Where the term “comprising” is used in the present description and claims, it does not exclude other elements or steps. Where an indefinite or definite article is used when referring to a singular noun, e.g., “a,” “an,” or “the,” this includes a plural of that noun unless something otherwise is specifically stated. Hence, the term “comprising” should not be interpreted as being restricted to the items listed thereafter; it does not exclude other elements or steps, and so the scope of the expression “a device comprising items A and B” should not be limited to devices consisting only of components A and B. This expression signifies that, with respect to the present disclosure, the only relevant components of the device are A and B.

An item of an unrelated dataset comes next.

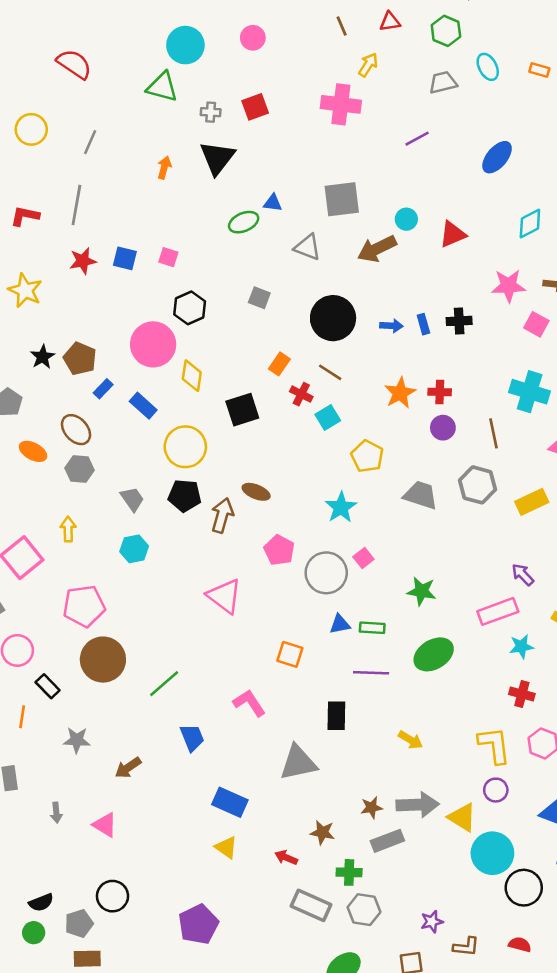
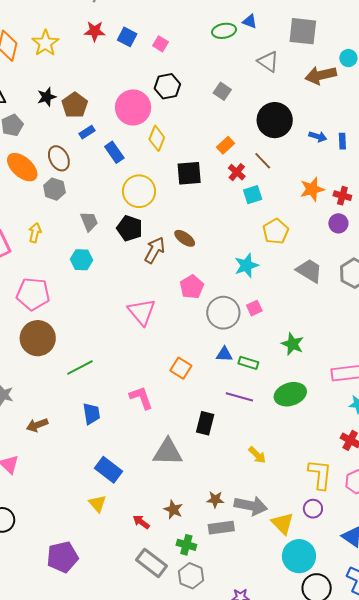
orange ellipse: (33, 451) -> (22, 167), size x1.5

Furthermore, the terms “first,” “second,” “third,” and the like, whether used in the description or in the claims, are provided for distinguishing between similar elements and not necessarily for describing a sequential or chronological order. It is to be understood that the terms so used are interchangeable under appropriate circumstances (unless clearly disclosed otherwise) and that the embodiments of the disclosure described herein are capable of operation in other sequences and/or arrangements than are described or illustrated herein.